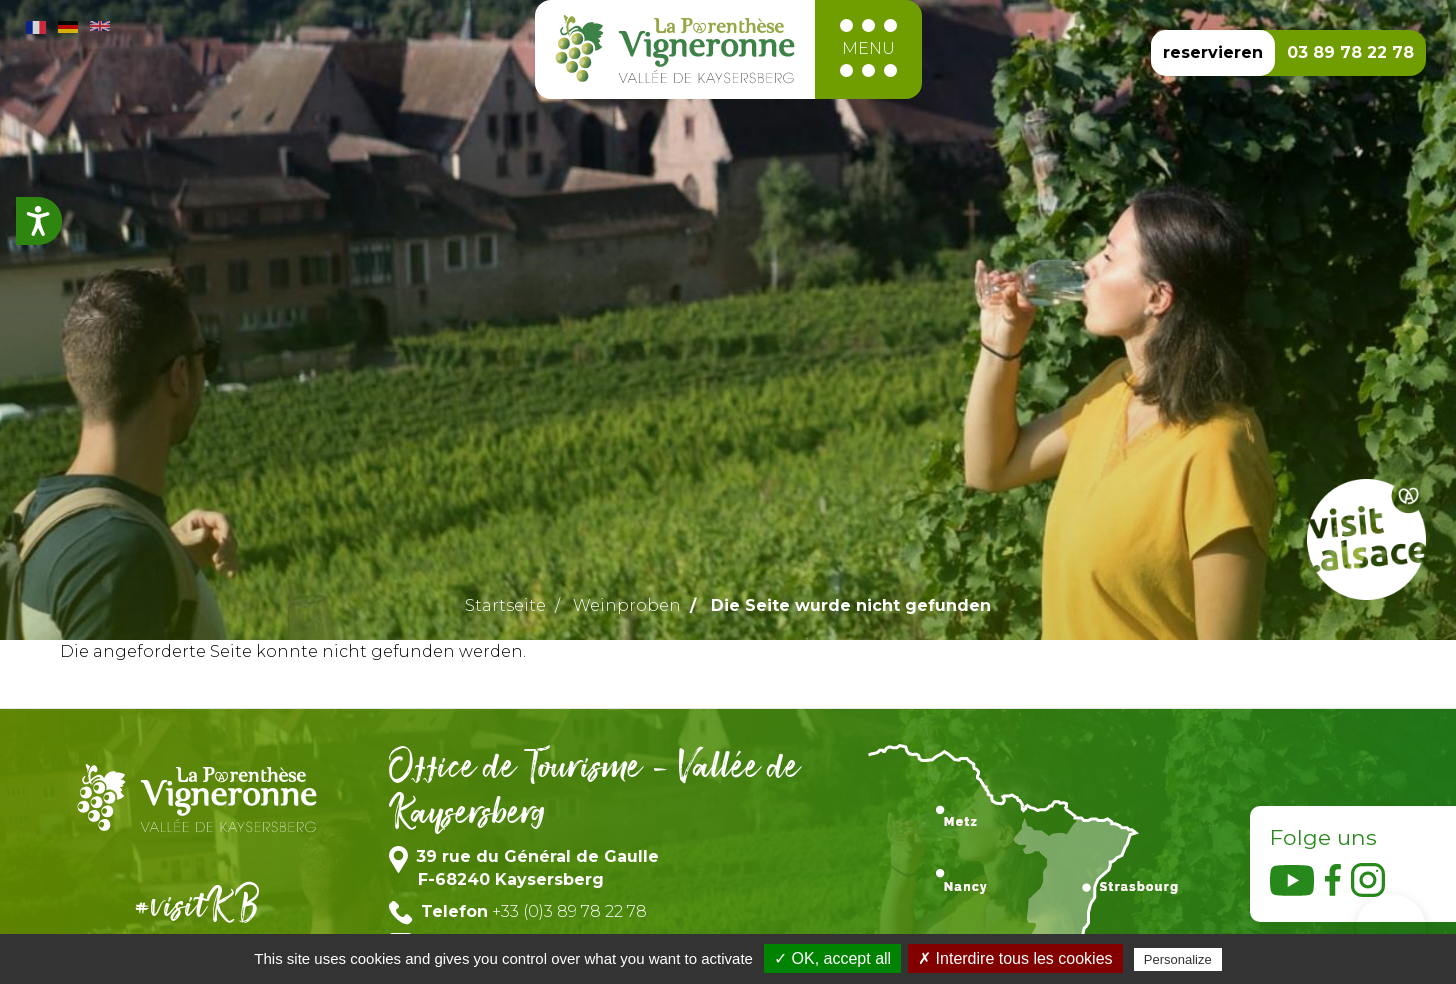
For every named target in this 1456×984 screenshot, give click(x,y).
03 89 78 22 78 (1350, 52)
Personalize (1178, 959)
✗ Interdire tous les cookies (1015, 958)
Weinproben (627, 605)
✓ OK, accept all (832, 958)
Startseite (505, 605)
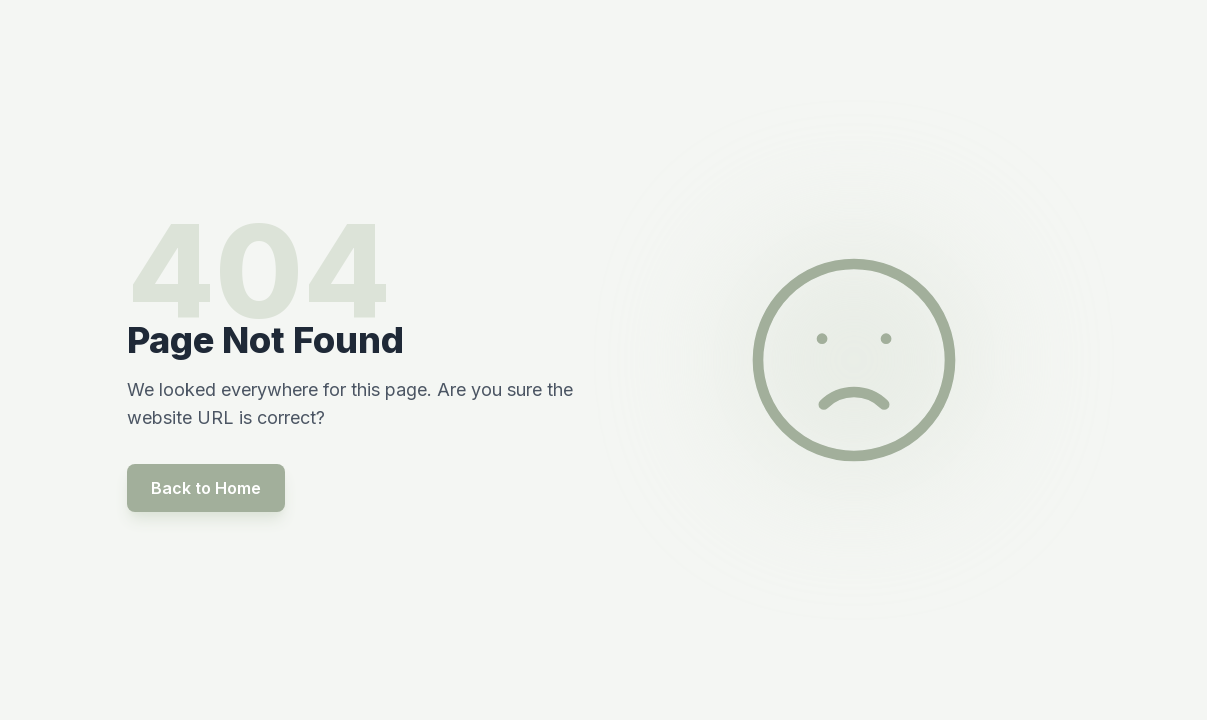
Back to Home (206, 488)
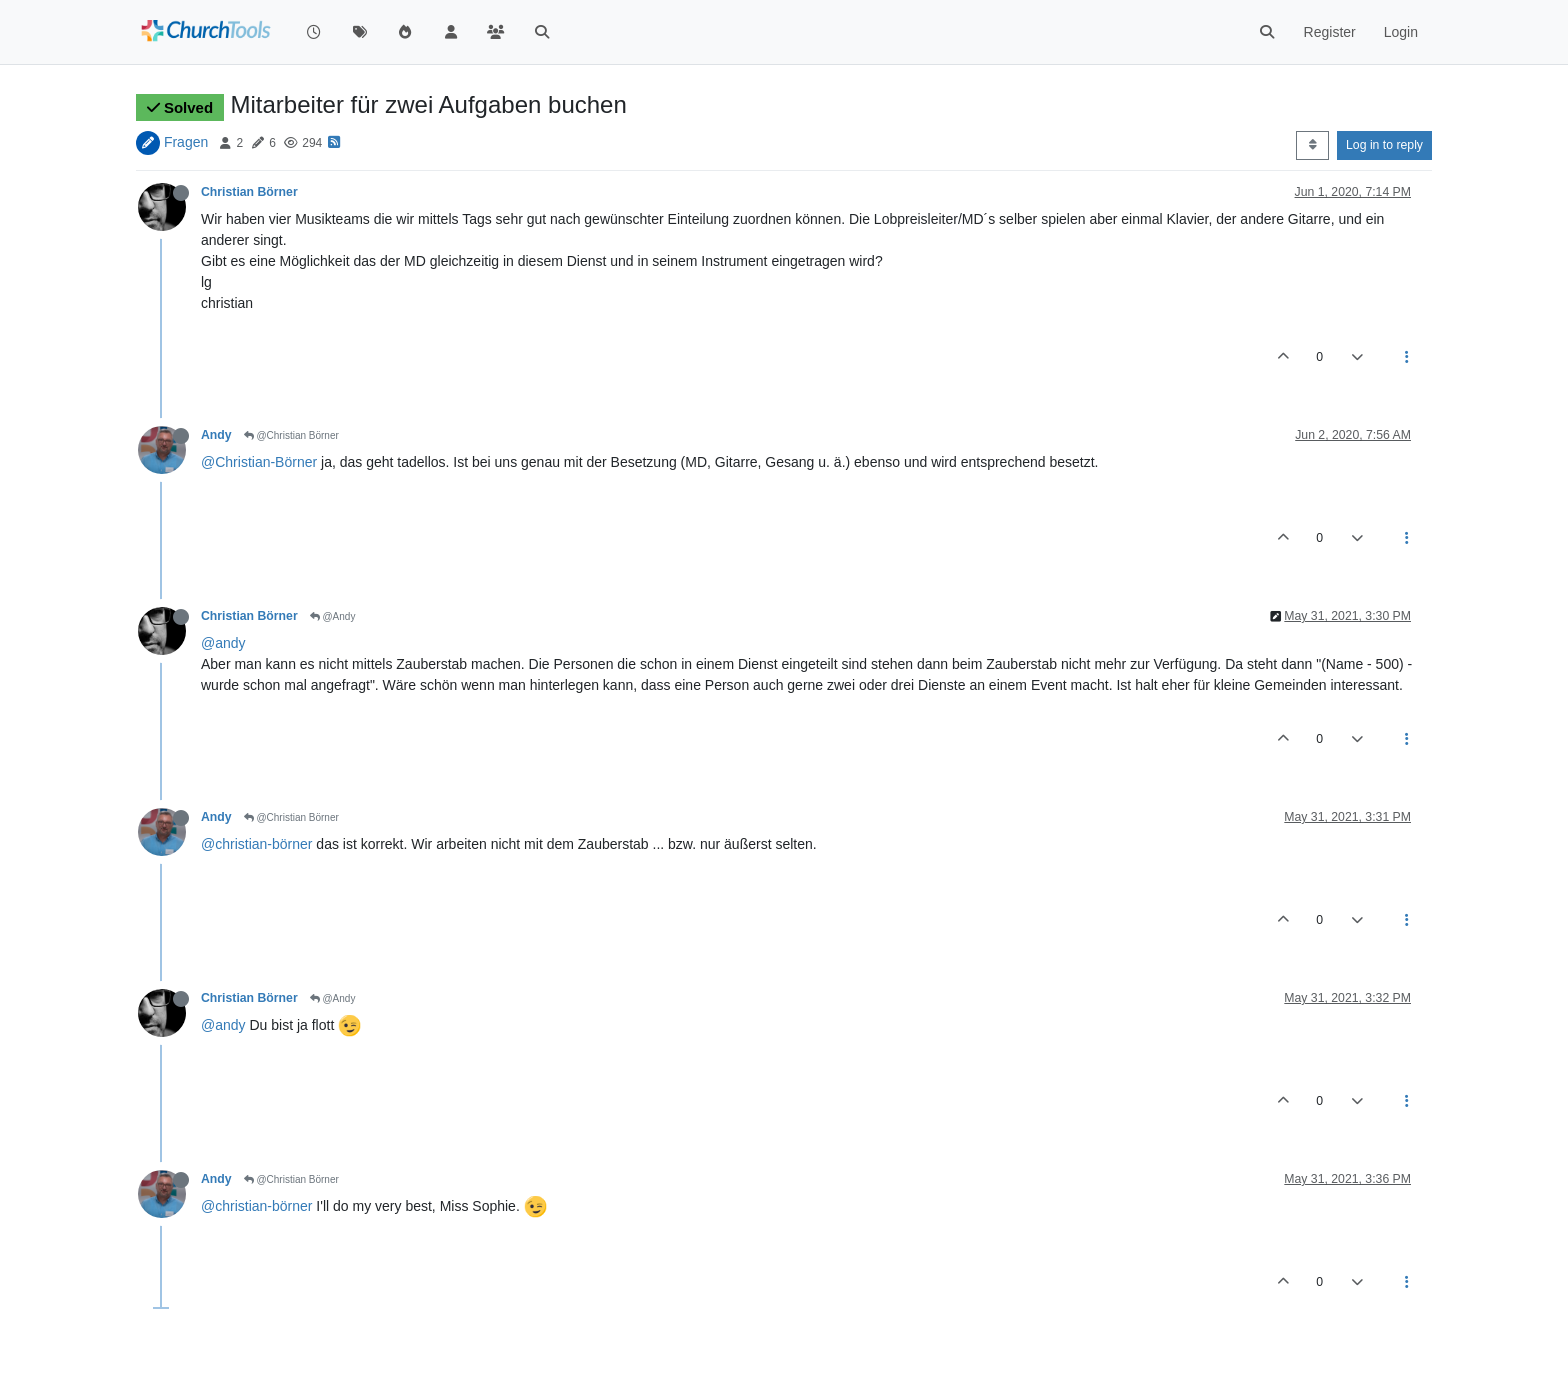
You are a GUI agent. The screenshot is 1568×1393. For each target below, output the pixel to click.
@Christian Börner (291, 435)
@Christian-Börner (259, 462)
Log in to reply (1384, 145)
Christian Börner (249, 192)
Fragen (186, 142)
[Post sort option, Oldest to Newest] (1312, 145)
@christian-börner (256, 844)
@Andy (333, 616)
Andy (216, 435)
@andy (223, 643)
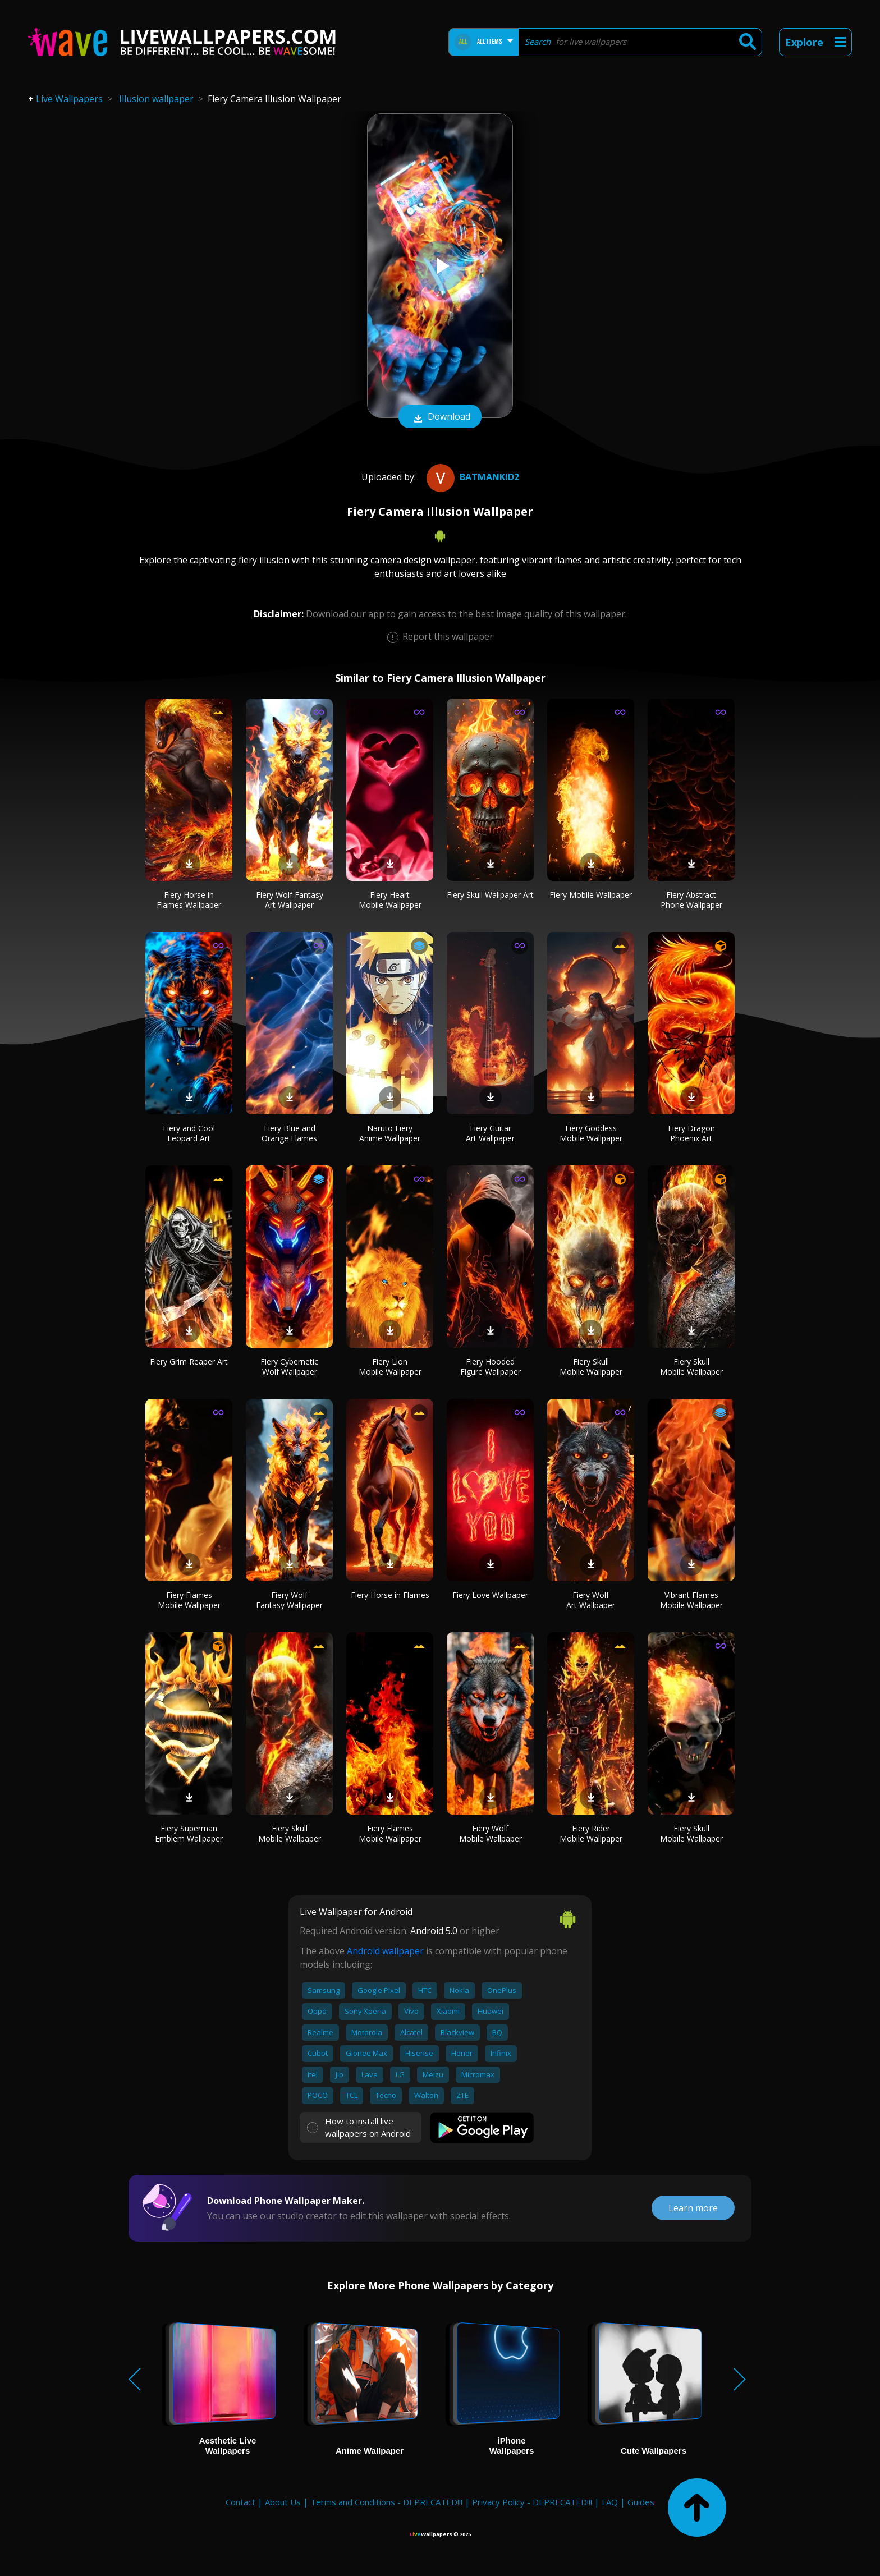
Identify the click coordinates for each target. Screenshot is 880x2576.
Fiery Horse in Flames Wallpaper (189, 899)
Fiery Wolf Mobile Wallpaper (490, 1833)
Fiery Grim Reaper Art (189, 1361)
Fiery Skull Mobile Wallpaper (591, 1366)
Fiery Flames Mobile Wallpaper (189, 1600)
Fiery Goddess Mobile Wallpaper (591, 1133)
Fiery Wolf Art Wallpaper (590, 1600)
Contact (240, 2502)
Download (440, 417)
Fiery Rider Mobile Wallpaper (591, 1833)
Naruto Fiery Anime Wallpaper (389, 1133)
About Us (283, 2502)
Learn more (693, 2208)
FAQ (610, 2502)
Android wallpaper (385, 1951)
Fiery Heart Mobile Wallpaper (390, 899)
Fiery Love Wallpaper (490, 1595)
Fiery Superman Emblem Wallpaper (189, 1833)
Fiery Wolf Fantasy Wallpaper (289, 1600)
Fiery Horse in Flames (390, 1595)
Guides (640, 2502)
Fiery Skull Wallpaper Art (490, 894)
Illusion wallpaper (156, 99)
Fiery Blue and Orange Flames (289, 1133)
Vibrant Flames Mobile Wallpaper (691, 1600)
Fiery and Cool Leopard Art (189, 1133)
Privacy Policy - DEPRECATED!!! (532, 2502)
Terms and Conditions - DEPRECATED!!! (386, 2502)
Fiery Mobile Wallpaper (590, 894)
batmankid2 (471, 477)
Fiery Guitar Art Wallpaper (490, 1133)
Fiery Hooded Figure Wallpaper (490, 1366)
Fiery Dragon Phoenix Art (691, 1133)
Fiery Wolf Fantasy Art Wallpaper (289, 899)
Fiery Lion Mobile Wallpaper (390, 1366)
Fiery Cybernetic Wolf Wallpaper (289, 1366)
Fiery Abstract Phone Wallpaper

> **What you should do**:
Nothing but the exact lines of the data above, from the line containing "Fiery Lion Mobile Wallpaper (390, 1366)" through the last, should appear in the answer.

> **Written answer**:
Fiery Lion Mobile Wallpaper (390, 1366)
Fiery Cybernetic Wolf Wallpaper (289, 1366)
Fiery Abstract Phone Wallpaper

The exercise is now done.